Parliamentary Assembly

Bio-terrorism: a serious threat for citizens’ health

Doc. 10095
17 February 2004

Committee on the Environment, Agriculture and Local and Regional Affairs
Rapporteur for opinion: Mr Latchezar Toshev, Bulgaria, Group of the European People’s Party

1.         The Committee on the Environment, Agriculture and Local and Regional Affairs fully supports the report prepared by Mr Jacquat on behalf of the Social, Health and Family Affairs Committee and congratulates the author for the comprehensive approach he had on this topic.

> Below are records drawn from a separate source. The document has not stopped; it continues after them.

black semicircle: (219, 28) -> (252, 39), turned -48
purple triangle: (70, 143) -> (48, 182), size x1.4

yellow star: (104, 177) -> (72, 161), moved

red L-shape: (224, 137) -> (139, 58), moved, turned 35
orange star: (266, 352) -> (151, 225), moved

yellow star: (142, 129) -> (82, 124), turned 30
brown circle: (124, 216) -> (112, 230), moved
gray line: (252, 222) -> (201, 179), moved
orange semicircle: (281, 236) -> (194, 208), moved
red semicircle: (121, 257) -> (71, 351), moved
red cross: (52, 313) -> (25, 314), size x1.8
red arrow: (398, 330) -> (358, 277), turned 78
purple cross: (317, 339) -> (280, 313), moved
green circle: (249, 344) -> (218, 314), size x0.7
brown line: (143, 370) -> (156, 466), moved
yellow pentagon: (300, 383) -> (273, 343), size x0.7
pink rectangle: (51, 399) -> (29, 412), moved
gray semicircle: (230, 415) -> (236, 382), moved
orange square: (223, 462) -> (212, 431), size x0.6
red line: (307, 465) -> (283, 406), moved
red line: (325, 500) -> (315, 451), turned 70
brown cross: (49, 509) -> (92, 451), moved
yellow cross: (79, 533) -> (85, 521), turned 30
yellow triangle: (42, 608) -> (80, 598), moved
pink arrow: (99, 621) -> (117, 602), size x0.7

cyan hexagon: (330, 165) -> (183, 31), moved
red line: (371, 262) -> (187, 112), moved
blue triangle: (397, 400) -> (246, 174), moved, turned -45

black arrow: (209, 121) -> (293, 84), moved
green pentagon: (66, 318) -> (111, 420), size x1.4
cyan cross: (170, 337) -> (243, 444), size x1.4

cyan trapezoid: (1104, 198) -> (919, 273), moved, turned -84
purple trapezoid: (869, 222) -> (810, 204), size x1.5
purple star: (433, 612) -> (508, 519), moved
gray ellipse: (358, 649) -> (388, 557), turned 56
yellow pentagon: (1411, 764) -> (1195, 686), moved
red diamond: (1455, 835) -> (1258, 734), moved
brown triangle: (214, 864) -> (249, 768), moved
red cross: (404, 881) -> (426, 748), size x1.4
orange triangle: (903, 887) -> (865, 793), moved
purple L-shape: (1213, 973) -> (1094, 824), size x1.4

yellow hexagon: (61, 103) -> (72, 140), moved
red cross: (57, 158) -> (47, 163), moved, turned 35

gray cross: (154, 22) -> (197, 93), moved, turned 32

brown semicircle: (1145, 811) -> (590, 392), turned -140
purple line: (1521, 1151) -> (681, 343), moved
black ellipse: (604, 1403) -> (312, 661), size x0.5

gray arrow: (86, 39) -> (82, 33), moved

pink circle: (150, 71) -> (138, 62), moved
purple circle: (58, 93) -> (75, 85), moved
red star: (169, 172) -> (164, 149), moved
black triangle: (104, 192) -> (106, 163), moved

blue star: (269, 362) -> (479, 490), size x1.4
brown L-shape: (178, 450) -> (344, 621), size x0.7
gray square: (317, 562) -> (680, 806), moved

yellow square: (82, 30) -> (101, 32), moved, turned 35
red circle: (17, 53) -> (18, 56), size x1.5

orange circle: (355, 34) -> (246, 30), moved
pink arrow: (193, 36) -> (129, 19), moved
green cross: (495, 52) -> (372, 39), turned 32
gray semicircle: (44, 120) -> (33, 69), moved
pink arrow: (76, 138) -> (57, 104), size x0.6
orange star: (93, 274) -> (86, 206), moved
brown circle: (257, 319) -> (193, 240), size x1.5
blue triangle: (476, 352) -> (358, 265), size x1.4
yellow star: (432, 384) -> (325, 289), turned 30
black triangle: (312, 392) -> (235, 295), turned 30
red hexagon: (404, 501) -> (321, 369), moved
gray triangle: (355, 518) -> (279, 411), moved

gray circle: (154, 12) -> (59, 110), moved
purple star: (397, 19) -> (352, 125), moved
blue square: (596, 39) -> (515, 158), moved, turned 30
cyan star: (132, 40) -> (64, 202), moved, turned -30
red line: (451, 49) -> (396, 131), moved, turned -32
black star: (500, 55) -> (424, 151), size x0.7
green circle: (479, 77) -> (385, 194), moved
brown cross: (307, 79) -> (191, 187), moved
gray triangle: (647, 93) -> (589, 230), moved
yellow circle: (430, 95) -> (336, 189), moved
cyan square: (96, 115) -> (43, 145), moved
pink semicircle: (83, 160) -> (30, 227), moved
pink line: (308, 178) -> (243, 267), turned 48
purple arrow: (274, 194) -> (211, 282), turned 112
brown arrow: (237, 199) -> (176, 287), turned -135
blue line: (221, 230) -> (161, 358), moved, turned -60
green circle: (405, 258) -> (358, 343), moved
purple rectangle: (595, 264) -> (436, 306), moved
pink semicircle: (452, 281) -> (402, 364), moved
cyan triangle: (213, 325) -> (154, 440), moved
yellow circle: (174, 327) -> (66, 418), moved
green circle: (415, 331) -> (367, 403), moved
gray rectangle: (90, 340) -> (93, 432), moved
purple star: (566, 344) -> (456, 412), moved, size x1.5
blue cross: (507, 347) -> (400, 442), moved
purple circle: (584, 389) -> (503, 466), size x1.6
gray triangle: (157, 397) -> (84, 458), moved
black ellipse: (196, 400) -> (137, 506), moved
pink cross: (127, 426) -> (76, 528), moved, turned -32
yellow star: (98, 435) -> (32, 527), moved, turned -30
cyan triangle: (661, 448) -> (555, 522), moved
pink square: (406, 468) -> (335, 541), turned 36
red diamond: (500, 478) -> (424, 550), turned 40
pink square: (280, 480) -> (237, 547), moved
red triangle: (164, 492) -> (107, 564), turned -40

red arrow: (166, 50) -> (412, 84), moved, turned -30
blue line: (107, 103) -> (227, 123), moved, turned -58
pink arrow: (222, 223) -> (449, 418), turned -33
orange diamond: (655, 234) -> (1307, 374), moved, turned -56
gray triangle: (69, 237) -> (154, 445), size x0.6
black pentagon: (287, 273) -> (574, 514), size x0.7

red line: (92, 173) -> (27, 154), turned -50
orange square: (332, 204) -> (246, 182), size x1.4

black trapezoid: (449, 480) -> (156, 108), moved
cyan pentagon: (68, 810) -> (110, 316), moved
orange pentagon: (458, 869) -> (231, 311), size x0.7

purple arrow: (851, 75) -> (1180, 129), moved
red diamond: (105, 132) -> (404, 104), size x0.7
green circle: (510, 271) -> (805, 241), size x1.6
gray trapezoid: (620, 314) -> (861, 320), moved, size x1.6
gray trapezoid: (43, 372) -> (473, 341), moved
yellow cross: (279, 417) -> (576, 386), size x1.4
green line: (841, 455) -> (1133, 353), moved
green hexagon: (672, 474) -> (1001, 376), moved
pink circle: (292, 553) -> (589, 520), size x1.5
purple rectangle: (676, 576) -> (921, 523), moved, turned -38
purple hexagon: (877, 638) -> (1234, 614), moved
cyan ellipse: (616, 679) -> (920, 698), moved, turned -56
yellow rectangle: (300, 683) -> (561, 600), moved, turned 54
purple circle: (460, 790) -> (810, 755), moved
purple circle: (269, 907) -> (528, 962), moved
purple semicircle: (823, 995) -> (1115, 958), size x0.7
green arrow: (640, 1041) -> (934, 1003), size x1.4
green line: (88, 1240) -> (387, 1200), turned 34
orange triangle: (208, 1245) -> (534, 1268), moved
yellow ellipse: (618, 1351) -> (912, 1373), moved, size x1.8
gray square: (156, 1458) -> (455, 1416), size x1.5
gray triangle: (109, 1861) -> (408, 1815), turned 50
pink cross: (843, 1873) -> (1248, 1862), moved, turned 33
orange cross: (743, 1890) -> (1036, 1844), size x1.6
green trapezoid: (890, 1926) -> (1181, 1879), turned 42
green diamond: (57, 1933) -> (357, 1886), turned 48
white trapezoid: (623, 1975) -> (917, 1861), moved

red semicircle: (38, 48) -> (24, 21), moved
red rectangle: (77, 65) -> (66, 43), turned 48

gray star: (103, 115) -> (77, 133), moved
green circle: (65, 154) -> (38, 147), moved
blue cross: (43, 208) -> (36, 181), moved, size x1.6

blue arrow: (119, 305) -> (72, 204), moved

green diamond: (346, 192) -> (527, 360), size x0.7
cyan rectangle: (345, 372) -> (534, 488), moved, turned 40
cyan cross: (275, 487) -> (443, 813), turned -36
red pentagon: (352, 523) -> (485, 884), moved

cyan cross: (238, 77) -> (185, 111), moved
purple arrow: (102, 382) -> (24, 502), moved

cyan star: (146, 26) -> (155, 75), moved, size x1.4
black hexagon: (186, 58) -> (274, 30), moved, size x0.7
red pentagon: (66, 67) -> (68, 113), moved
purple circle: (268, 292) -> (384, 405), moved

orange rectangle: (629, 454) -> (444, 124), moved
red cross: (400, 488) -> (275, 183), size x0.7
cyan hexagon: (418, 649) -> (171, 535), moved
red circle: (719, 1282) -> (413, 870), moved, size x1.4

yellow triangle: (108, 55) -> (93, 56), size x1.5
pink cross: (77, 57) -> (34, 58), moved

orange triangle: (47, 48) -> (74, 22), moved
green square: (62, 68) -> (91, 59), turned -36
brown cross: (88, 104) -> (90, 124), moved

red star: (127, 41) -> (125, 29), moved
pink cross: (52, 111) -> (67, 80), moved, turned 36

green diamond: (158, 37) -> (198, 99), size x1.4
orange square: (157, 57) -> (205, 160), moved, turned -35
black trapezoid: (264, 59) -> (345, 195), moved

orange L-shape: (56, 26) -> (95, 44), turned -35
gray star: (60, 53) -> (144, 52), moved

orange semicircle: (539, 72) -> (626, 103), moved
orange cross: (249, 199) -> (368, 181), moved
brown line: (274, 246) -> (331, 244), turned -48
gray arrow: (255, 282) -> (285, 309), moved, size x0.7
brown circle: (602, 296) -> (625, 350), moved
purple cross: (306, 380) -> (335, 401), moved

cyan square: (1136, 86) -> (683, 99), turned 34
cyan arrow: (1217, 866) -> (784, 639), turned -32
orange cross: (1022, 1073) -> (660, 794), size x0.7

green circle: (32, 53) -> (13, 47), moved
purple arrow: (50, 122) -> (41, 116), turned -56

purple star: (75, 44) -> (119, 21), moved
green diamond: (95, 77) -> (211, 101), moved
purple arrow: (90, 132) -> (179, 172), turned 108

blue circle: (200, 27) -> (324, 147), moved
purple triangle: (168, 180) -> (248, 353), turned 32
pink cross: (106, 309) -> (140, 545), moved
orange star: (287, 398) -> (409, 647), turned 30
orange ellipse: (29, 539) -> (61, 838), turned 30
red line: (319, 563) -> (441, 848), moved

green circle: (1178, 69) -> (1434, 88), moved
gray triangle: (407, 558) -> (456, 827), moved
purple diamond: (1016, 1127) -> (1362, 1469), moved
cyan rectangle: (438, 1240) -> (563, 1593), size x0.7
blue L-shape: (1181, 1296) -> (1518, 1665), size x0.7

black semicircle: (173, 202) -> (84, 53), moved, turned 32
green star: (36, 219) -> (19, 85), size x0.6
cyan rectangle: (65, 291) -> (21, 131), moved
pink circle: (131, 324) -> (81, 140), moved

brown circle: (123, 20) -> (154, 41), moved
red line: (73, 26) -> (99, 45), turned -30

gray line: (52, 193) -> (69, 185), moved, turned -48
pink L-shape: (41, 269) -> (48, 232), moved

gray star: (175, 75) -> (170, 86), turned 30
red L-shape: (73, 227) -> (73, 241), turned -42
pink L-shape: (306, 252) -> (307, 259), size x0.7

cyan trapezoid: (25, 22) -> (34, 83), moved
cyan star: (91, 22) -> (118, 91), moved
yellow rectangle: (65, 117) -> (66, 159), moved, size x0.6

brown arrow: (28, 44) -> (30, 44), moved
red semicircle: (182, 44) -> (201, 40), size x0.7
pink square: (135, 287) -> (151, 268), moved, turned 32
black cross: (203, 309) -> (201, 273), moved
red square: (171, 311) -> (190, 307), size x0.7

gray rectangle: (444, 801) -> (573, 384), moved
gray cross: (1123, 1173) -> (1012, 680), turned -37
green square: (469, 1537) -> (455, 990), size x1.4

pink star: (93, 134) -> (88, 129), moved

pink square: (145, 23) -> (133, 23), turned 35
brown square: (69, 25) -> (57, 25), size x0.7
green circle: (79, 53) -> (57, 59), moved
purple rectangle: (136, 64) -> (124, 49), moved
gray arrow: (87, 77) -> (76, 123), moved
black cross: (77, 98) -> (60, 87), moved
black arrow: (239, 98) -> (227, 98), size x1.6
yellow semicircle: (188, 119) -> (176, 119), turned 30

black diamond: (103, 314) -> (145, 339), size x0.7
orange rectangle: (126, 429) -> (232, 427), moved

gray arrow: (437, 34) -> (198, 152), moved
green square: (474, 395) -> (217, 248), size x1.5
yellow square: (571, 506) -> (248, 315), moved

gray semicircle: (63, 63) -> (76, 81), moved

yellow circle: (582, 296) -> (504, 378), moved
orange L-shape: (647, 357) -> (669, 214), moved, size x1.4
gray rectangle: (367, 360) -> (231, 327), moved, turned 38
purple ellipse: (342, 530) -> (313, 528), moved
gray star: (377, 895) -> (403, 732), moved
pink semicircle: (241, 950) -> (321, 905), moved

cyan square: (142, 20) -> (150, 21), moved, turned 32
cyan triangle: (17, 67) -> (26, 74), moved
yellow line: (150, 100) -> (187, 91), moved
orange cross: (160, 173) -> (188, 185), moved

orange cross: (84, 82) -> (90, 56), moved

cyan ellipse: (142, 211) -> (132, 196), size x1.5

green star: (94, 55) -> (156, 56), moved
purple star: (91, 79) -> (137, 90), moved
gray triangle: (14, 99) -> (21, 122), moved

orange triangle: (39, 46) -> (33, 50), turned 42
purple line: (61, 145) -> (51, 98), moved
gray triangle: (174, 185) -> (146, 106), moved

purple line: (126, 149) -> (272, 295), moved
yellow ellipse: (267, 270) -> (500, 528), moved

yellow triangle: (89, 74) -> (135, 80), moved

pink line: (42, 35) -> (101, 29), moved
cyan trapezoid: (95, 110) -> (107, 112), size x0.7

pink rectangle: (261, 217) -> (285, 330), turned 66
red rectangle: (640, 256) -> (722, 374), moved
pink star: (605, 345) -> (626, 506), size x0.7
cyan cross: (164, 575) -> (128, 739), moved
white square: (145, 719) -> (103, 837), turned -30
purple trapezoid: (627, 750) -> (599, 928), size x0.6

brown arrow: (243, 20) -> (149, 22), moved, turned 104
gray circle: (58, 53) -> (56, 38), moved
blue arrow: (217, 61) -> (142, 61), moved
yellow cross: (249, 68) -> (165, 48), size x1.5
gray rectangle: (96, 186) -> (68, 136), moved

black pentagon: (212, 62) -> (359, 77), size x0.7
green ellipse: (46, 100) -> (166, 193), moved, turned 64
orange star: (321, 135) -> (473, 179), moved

2.         As it is already stated in the report, there seems to be a general agreement that the risk for a biological attack by a terrorist organisation exists today. It was also stressed in the report on “terrorism: a threat to democracies” examined in January 2004 by the Assembly (Recommendation 1644 (2004)), that “following the collapse of the Soviet Union, there has been a breakdown of the controls on chemical, biological and nuclear materials and at the same time scientists with experience in the field of weapons of mass destruction have entered the international market”.

3.         Therefore, having in mind the huge distructive potential of such an attack, no measures to prevent it should be considered unnecessary. The current report of the Social, Health and Family Affairs Committee is already offering examples such as the sarin attack in the Tokyo underground in 1995 or the contaminating of salad bars in Oregon with salmonella culture in 1997. Everybody remembers the anthrax infected letters sent by mail in the US immediately after 11 September 2001. All efforts have to be made to prevent such actions happen again in the future.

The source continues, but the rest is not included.